Restate word for word the lines of the material below, from the line with "Über uns (56, 261)" to the line with "Inklusion (822, 261)", both lines included, and no others.

═════ DATA SECTION ═════

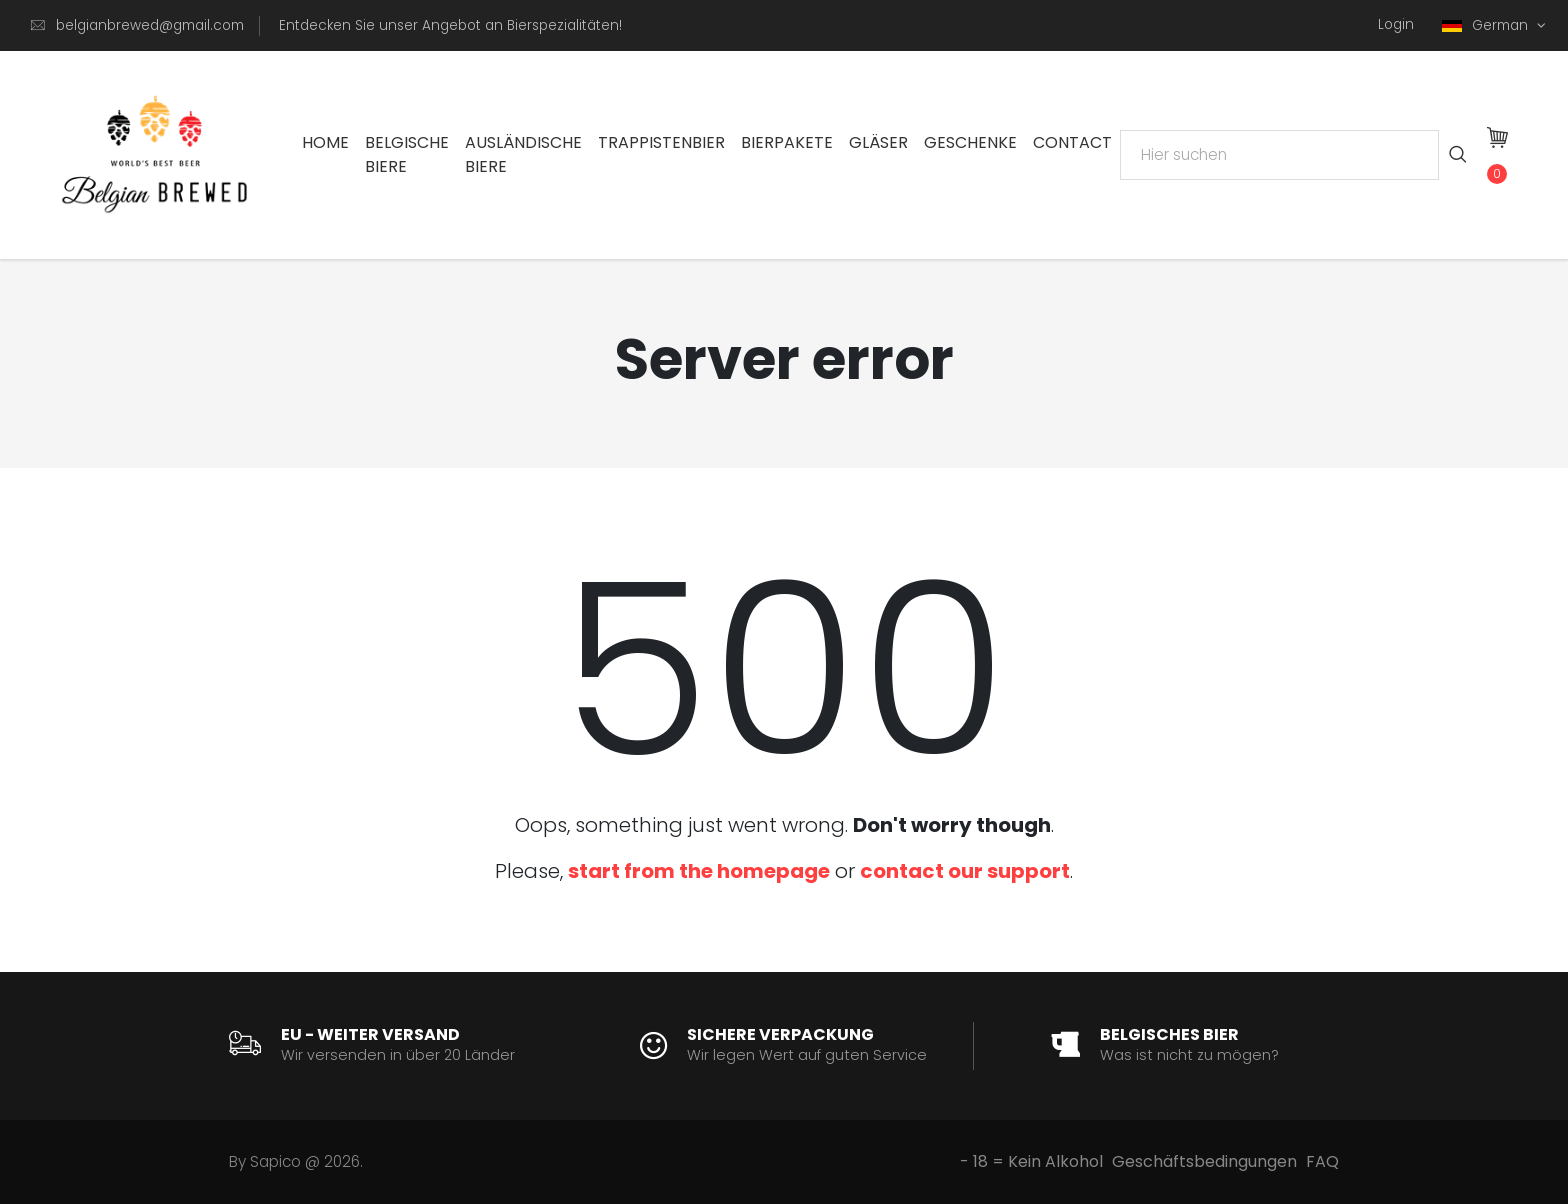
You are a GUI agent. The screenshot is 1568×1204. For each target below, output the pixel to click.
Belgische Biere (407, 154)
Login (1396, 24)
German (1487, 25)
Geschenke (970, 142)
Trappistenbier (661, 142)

═════
═════ DATA SECTION ═════

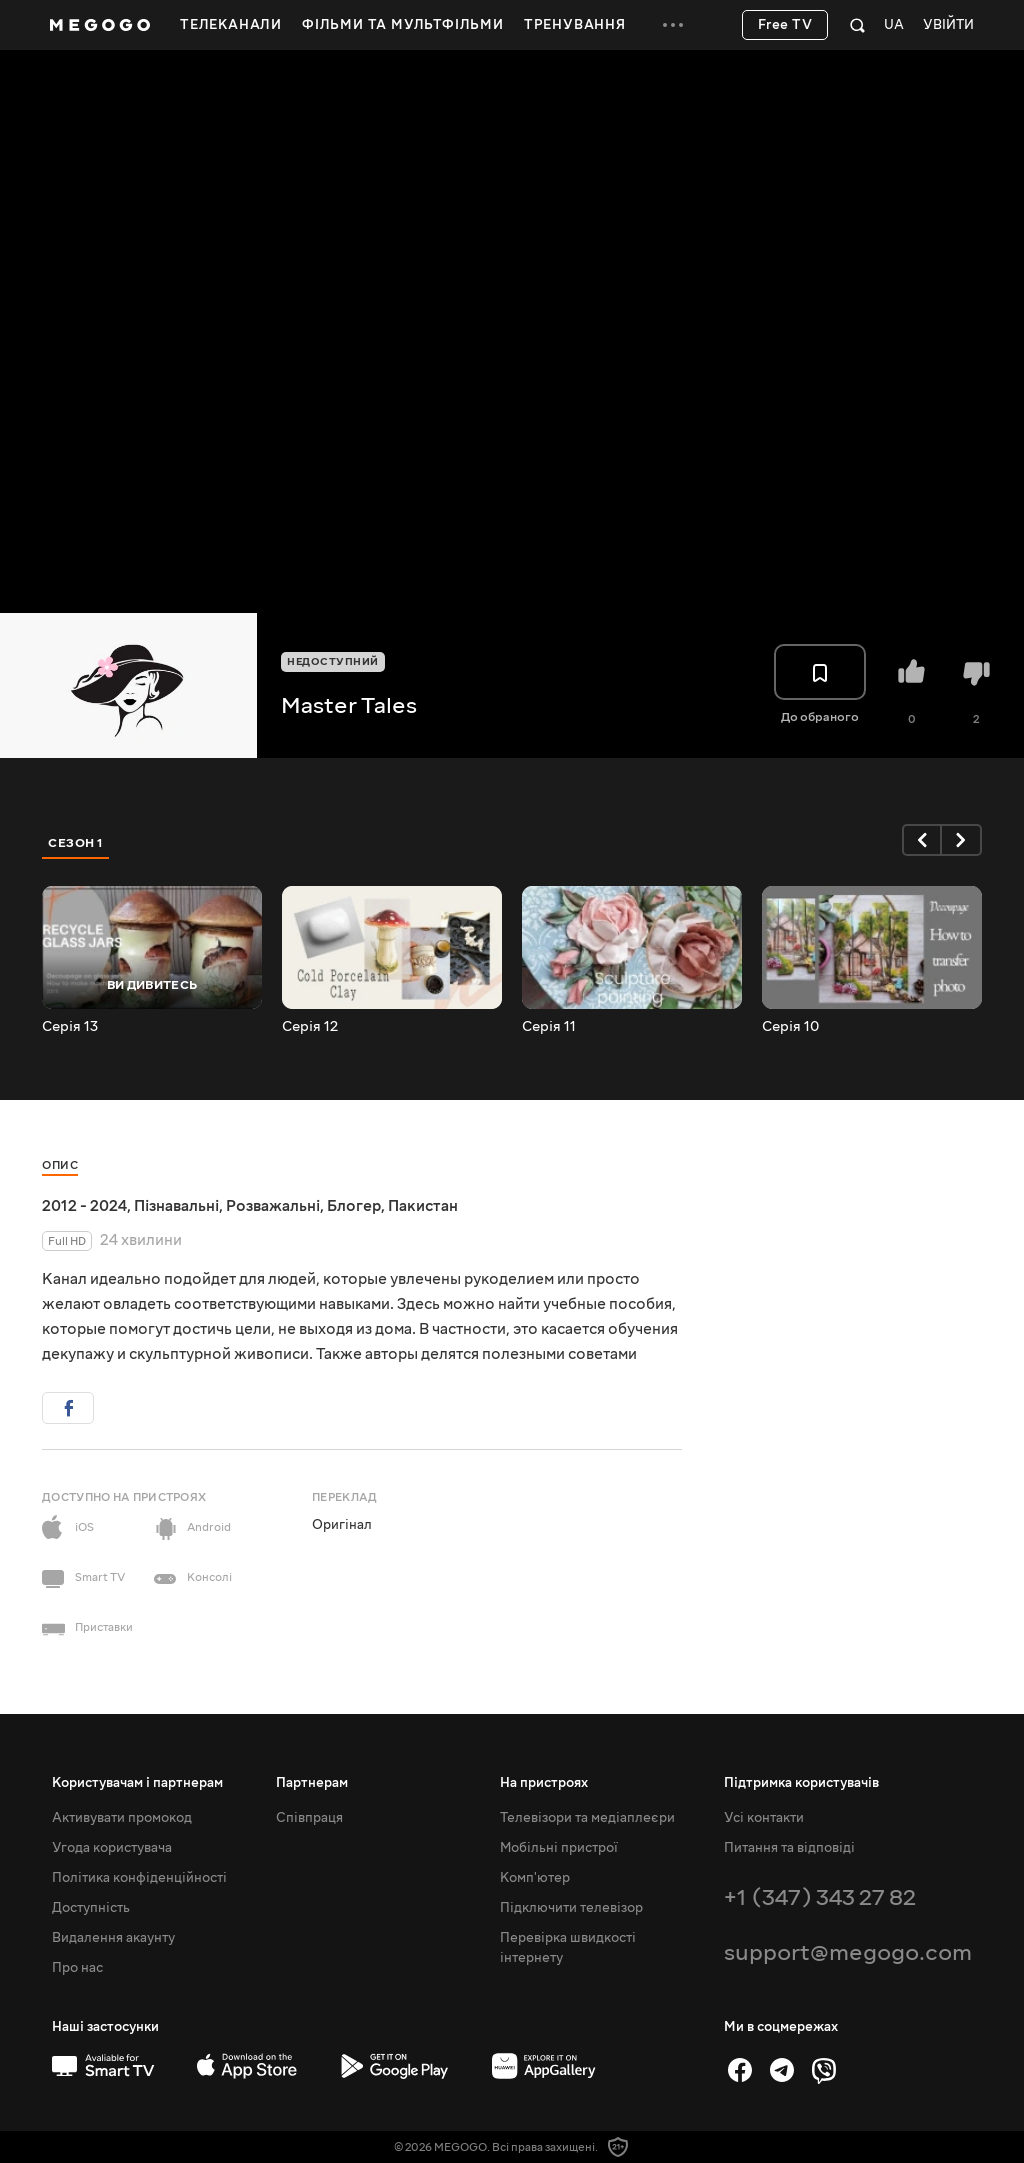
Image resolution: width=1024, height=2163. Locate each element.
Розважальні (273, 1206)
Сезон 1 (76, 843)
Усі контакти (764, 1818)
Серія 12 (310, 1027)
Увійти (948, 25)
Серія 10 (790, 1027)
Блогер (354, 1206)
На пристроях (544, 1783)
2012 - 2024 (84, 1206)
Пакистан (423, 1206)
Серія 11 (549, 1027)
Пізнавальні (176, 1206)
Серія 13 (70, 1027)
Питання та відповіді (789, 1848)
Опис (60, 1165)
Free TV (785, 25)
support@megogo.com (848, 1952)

═════
═════ DATA SECTION ═════

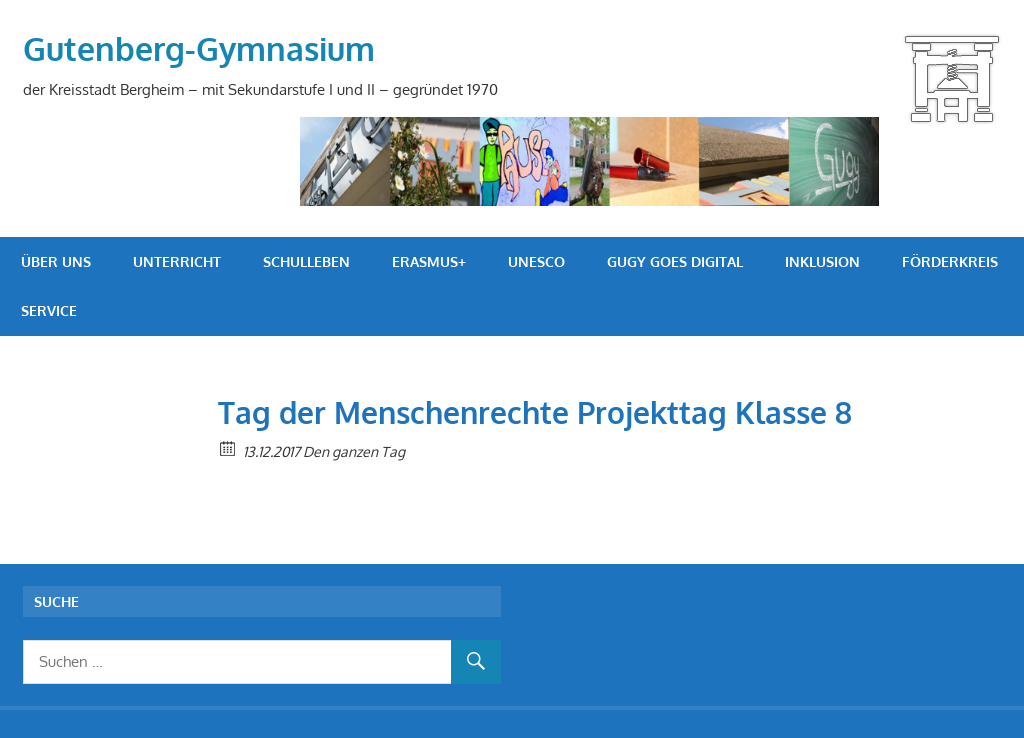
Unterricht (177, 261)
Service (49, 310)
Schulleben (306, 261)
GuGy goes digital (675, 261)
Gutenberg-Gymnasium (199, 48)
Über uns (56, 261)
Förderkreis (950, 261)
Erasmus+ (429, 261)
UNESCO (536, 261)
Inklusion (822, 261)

═════

◆ **YOUR SOLUTION**
Über uns (56, 261)
Förderkreis (950, 261)
Erasmus+ (429, 261)
UNESCO (536, 261)
Inklusion (822, 261)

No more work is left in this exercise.